Dr Abiwu suggested that, “If we can have some form of dedicated funding for some of these public health activities, which do not bring money in, then the system can only get better. The same way we have a health insurance fund, we may have to be thinking through the possibility of looking at a fund dedicated to public health interventions. That will be a good thing to protect all of us.”
The way forward
Diseases will continue to come.

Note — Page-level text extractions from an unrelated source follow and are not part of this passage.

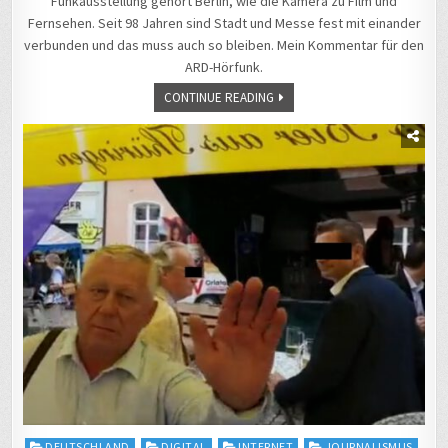
Funkausstellung gehört Berlin, wie die Kamera zu Film und
Fernsehen. Seit 98 Jahren sind Stadt und Messe fest mit einander
verbunden und das muss auch so bleiben. Mein Kommentar für den
ARD-Hörfunk.
CONTINUE READING
Posted
DEUTSCHLAND
DIGITAL
INTERNET
JOURNALISMUS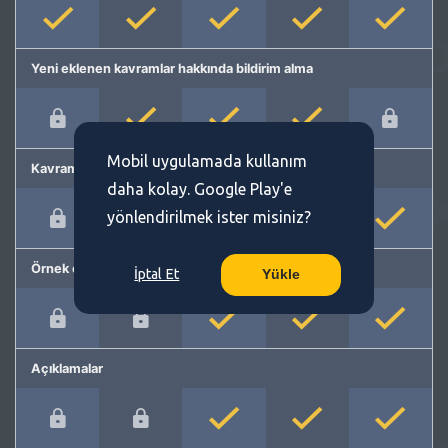
Yeni eklenen kavramlar hakkında bildirim alma
Mobil uygulamada kullanım
Kavram önerme
daha kolay. Google Play'e
yönlendirilmek ister misiniz?
Örnek cümleler
İptal Et
Yükle
Açıklamalar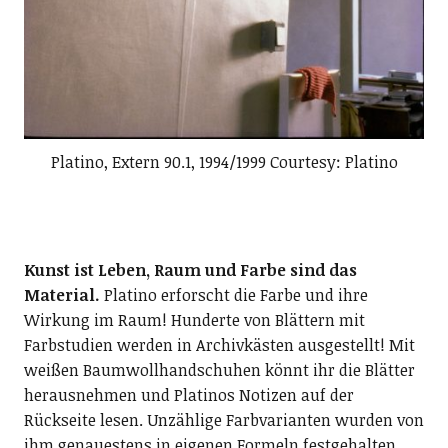
Platino, Extern 90.1, 1994/1999 Courtesy: Platino
Kunst ist Leben, Raum und Farbe sind das
Material.
Platino erforscht die Farbe und ihre
Wirkung im Raum! Hunderte von Blättern mit
Farbstudien werden in Archivkästen ausgestellt! Mit
weißen Baumwollhandschuhen könnt ihr die Blätter
herausnehmen und Platinos Notizen auf der
Rückseite lesen. Unzählige Farbvarianten wurden von
ihm genauestens in eigenen Formeln festgehalten.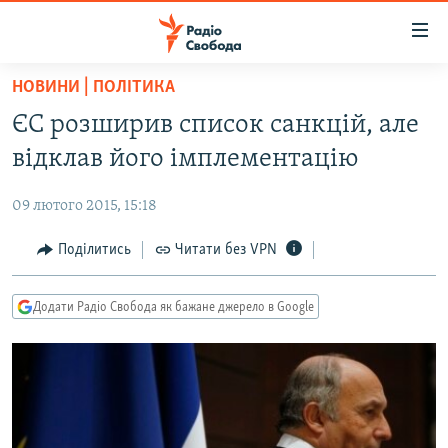
Доступність
посилання
Перейти
НОВИНИ | ПОЛІТИКА
до
РАДІО СВОБОДА – 70 РОКІВ
ЄС розширив список санкцій, але
основного
ВСЕ ЗА ДОБУ
матеріалу
відклав його імплементацію
СТАТТІ
Перейти
до
09 лютого 2015, 15:18
ВІЙНА
ПОЛІТИКА
основної
РОСІЙСЬКА «ФІЛЬТРАЦІЯ»
Поділитись
Читати без VPN
ЕКОНОМІКА
навігації
Перейти
ДОНБАС.РЕАЛІЇ
СУСПІЛЬСТВО
до
Додати Радіо Свобода як бажане джерело в Google
КРИМ.РЕАЛІЇ
КУЛЬТУРА
пошуку
ТИ ЯК?
СПОРТ
СХЕМИ
УКРАЇНА
КИТАЙ.ВИКЛИКИ
СВІТ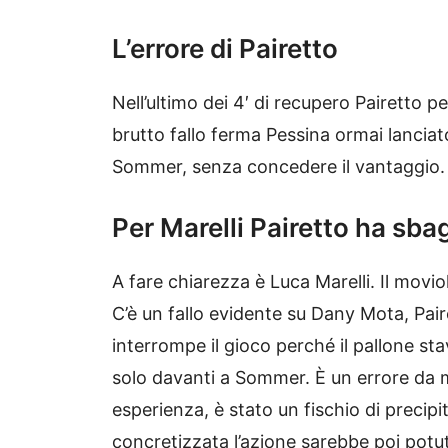
L’errore di Pairetto
Nell’ultimo dei 4′ di recupero Pairett
brutto fallo ferma Pessina ormai lanciat
Sommer, senza concedere il vantaggio. V
Per Marelli Pairetto ha sbag
A fare chiarezza è Luca Marelli. Il movio
C’è un fallo evidente su Dany Mota, Pai
interrompe il gioco perché il pallone st
solo davanti a Sommer. È un errore da m
esperienza, è stato un fischio di precip
concretizzata l’azione sarebbe poi potuto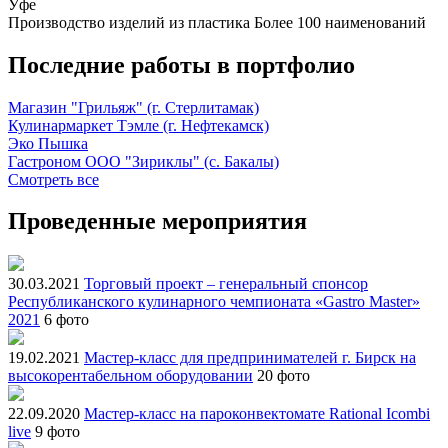
Уфе
Производство изделий из пластика
Более 100 наименований
Последние работы в портфолио
Магазин "Грильяж" (г. Стерлитамак)
Кулинармаркет Тэмле (г. Нефтекамск)
Эко Пышка
Гастроном ООО "Зириклы" (с. Бакалы)
Смотреть все
Проведенные мероприятия
30.03.2021
Торговый проект – генеральный спонсор
Республиканского кулинарного чемпионата «Gastro Master»
2021
6 фото
19.02.2021
Мастер-класс для предпринимателей г. Бирск на
высокорентабельном оборудовании
20 фото
22.09.2020
Мастер-класс на пароконвектомате Rational Icombi
live
9 фото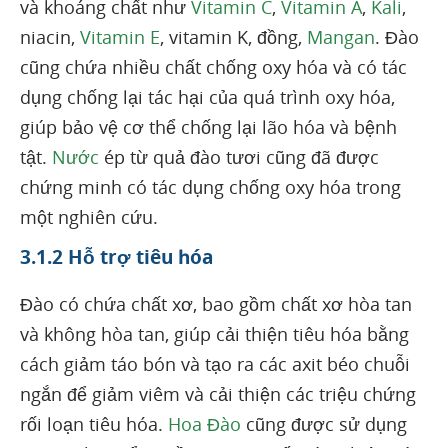
và khoáng chất như
Vitamin C
,
Vitamin A
,
Kali
,
niacin,
Vitamin E
, vitamin K, đồng,
Mangan
. Đào
cũng chứa nhiều chất chống oxy hóa và có tác
dụng chống lại tác hại của quá trình oxy hóa,
giúp bảo vệ cơ thể chống lại lão hóa và bệnh
tật.
Nước
ép từ quả đào tươi cũng đã được
chứng minh có tác dụng chống oxy hóa trong
một nghiên cứu.
3.1.2 Hỗ trợ tiêu hóa
Đào có chứa chất xơ, bao gồm chất xơ hòa tan
và không hòa tan, giúp cải thiện tiêu hóa bằng
cách giảm táo bón và tạo ra các axit béo chuỗi
ngắn để giảm viêm và cải thiện các triệu chứng
rối loạn tiêu hóa.
Hoa Đào
cũng được sử dụng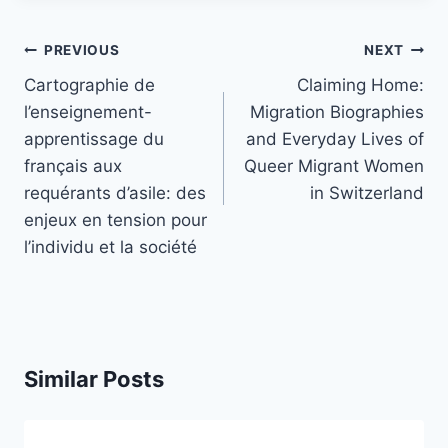
Post
PREVIOUS
NEXT
navigation
Cartographie de
Claiming Home:
l’enseignement-
Migration Biographies
apprentissage du
and Everyday Lives of
français aux
Queer Migrant Women
requérants d’asile: des
in Switzerland
enjeux en tension pour
l’individu et la société
Similar Posts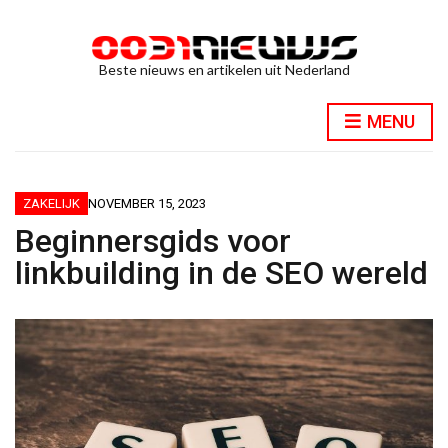
Beste nieuws en artikelen uit Nederland
MENU
ZAKELIJK
NOVEMBER 15, 2023
Beginnersgids voor
linkbuilding in de SEO wereld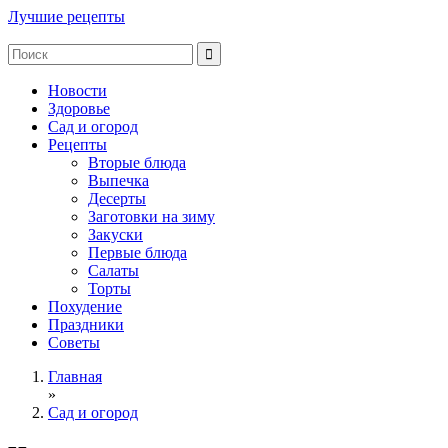
Лучшие рецепты
Новости
Здоровье
Сад и огород
Рецепты
Вторые блюда
Выпечка
Десерты
Заготовки на зиму
Закуски
Первые блюда
Салаты
Торты
Похудение
Праздники
Советы
Главная
»
Сад и огород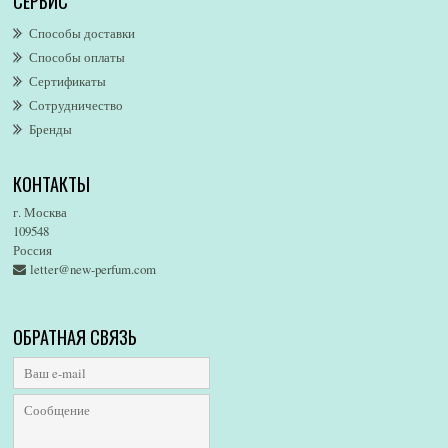
СЕРВИС
AllSaints
Alsayad
Способы доставки
Altaia
Способы оплаты
Alvarez Gomez
Сертификаты
Alviero Martini
Сотрудничество
Бренды
Alyson Oldoini
Alyssa Ashley
КОНТАКТЫ
American Eagle
Amirius
г. Москва
Amore Segreto
109548
Россия
Amorino
letter@new-perfum.com
Amouage
Amouroud
Amzan
ОБРАТНАЯ СВЯЗЬ
Anat Fritz
Andre D`Archer
Andrea Maack
Andree Putman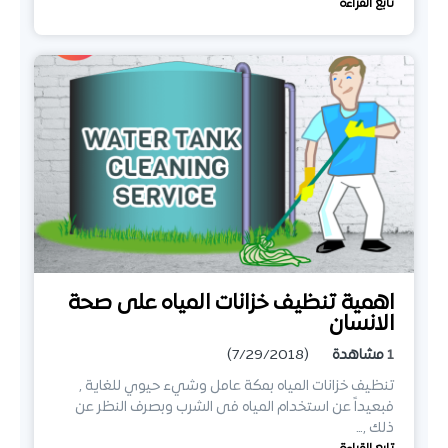
تابع القراءة
اهمية تنظيف خزانات المياه على صحة
الانسان
1
مشاهدة
(7/29/2018)
تنظيف خزانات المياه بمكة عامل وشيء حيوي للغاية ,
فبعيداً عن استخدام المياه فى الشرب وبصرف النظر عن
ذلك ,…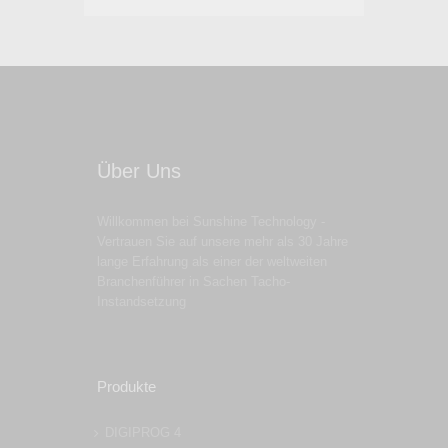
Über Uns
Willkommen bei Sunshine Technology -
Vertrauen Sie auf unsere mehr als 30 Jahre
lange Erfahrung als einer der weltweiten
Branchenführer in Sachen Tacho-
Instandsetzung
Produkte
DIGIPROG 4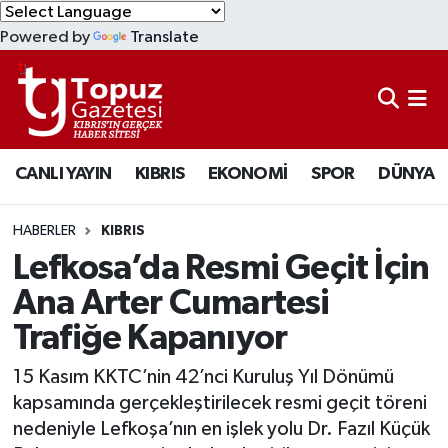
Powered by
Translate
KIBRIS
Lefkoşa Nöbetçi Eczaneler
DÜNYA
Lefkoşa Hava Durumu
CANLI YAYIN
KIBRIS
EKONOMİ
SPOR
DÜNYA
EKONOMİ
Lefkoşa Trafik Yoğunluk Haritası
MAGAZİN
Süper Lig Puan Durumu ve Fikstür
HABERLER
KIBRIS
Lefkosa’da Resmi Geçit İçin
SAĞLIK
Tüm Manşetler
Ana Arter Cumartesi
Trafiğe Kapanıyor
SPOR
Son Dakika Haberleri
15 Kasım KKTC’nin 42’nci Kuruluş Yıl Dönümü
TEKNOLOJİ
Haber Arşivi
kapsamında gerçekleştirilecek resmi geçit töreni
nedeniyle Lefkoşa’nın en işlek yolu Dr. Fazıl Küçük
TÜRKİYE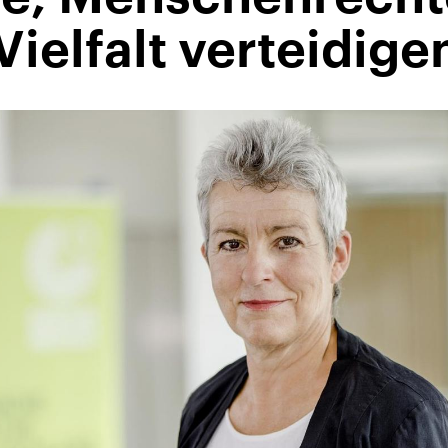
Vielfalt verteidige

Therefore, the country needs to continue to be prepared by strengthening her system for dealing with epidemics through ensuring the availability of funds to continue to have drills to be ready so that in case there is an outbreak, she will be able to pick it up early.
Just as efforts were made to create the National Health Insurance Scheme to ensure the availability of funds to handle the clinical aspect of the country’s health care system,the country must also consider an option to create a fund and allocate annual national budgets to ensure availability of resources to effectively support the public health aspect of the health care sector as well.
This will strengthen the public health sector to undertake its routine operations to detect diseases right from the community level and take necessary actions to prevent them from degenerating into epidemics.